A Mon past for a Modern Nation: Writing a Minority History into and out of Burma
The nation has hijacked history in Burma. Prasenjit Duara rescued history from the nation, and much historiography has moved in other directions. Yet the nation and nation-state continue to shape how people think about their past in Southeast Asia, not least Burma/Myanmar. The Mons are people with an early presence in Burma, instrumental to the spread of Theravāda Buddhism during the first millennium AD. Today, to the extent that they are an object of study at all, when attention does not focus on the politics of the Mons as another ethnic minority sometimes in conflict with the central government, it focuses on the ancient past.
Mon history, however, has never been confined to modern Burma, nor to the ancient past. How is it that the Mons and their history have come to be fixed under the Burmese nation-state and relegated to the distant past? Whose interests has this positioning served? What are the possibilities for moving beyond these confines to talk about Mons in the past without following the logic of a national history? Looking for “networks” in the past can allow us to find communal ties without the burdens of looking for, or finding the absence of, ethnicity, ethnic cohesion, or a state apparatus associated with that ethnic group. For the Mons, we can begin to see the spread of their networks in more recent centuries and the role these networks have played in cultural transmission and the evolution of various Mainland Southeast Asian polities.
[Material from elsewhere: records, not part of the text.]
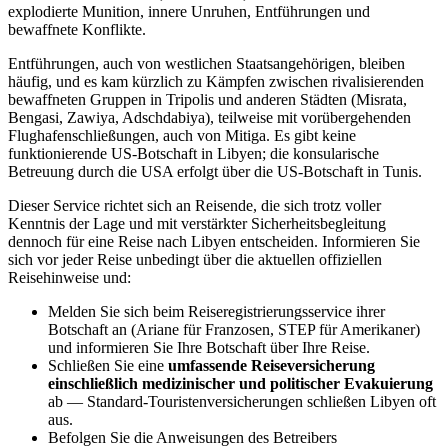
explodierte Munition, innere Unruhen, Entführungen und
bewaffnete Konflikte.
Entführungen, auch von westlichen Staatsangehörigen, bleiben
häufig, und es kam kürzlich zu Kämpfen zwischen rivalisierenden
bewaffneten Gruppen in Tripolis und anderen Städten (Misrata,
Bengasi, Zawiya, Adschdabiya), teilweise mit vorübergehenden
Flughafenschließungen, auch von Mitiga. Es gibt keine
funktionierende US-Botschaft in Libyen; die konsularische
Betreuung durch die USA erfolgt über die US-Botschaft in Tunis.
Dieser Service richtet sich an Reisende, die sich trotz voller
Kenntnis der Lage und mit verstärkter Sicherheitsbegleitung
dennoch für eine Reise nach Libyen entscheiden. Informieren Sie
sich vor jeder Reise unbedingt über die aktuellen offiziellen
Reisehinweise und:
Melden Sie sich beim Reiseregistrierungsservice ihrer
Botschaft an (Ariane für Franzosen, STEP für Amerikaner)
und informieren Sie Ihre Botschaft über Ihre Reise.
Schließen Sie eine
umfassende Reiseversicherung
einschließlich medizinischer und politischer Evakuierung
ab — Standard-Touristenversicherungen schließen Libyen oft
aus.
Befolgen Sie die Anweisungen des Betreibers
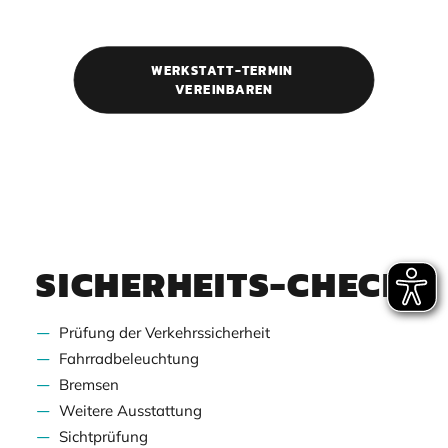
WERKSTATT-TERMIN 
VEREINBAREN
SICHERHEITS-CHECK
Prüfung der Verkehrssicherheit
Fahrradbeleuchtung
Bremsen
Weitere Ausstattung
Sichtprüfung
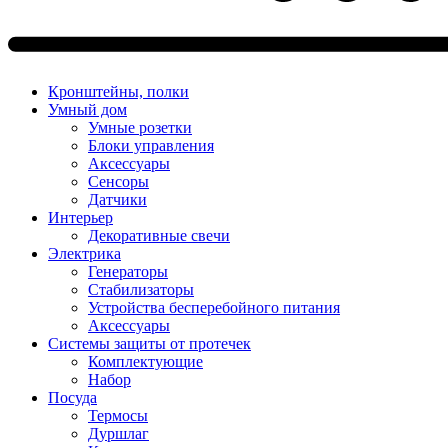
Кронштейны, полки
Умный дом
Умные розетки
Блоки управления
Аксессуары
Сенсоры
Датчики
Интерьер
Декоративные свечи
Электрика
Генераторы
Стабилизаторы
Устройства бесперебойного питания
Аксессуары
Системы защиты от протечек
Комплектующие
Набор
Посуда
Термосы
Дуршлаг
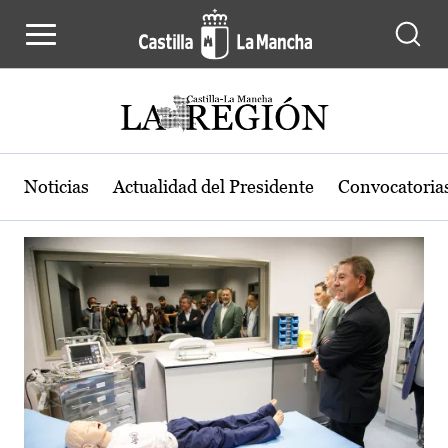
Actualidad de la región de Castilla
Pasar al contenido principal
Noticias
Actualidad del Presidente
Convocatoria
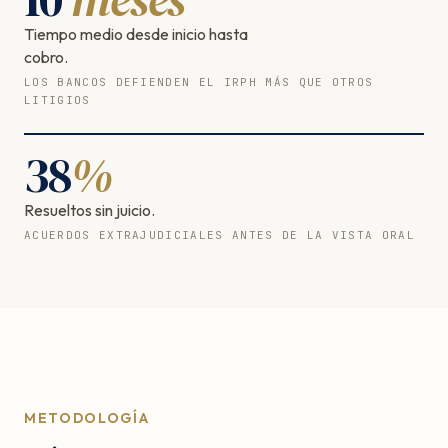
Tiempo medio desde inicio hasta
cobro.
LOS BANCOS DEFIENDEN EL IRPH MÁS QUE OTROS
LITIGIOS
38
%
Resueltos sin juicio.
ACUERDOS EXTRAJUDICIALES ANTES DE LA VISTA ORAL
METODOLOGÍA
Patrick McCormick is the local representative of the École française d’Extrême-Orient (EFEO) in Yangon, where he has pursued his interests in Burmese and Mon history and historiography. Recent publications include articles on Burmese historiography and the ethics of doing research in Burma. McCormick is also affiliated with the Department of Comparative Linguistics at the University of Zurich, where he is part of a three-year research project, funded by the Swiss National Science Foundation, on the history of areal linguistics in the “Greater Burma Zone.” He has been living and working in Rangoon for the past nine years. He is also the co-author of a book for learning the Burmese language. McCormick’s talk is based on his book project, which is the culmination of fifteen years’ work on Mon and Burmese history using Mon, Burmese, and Thai-language sources.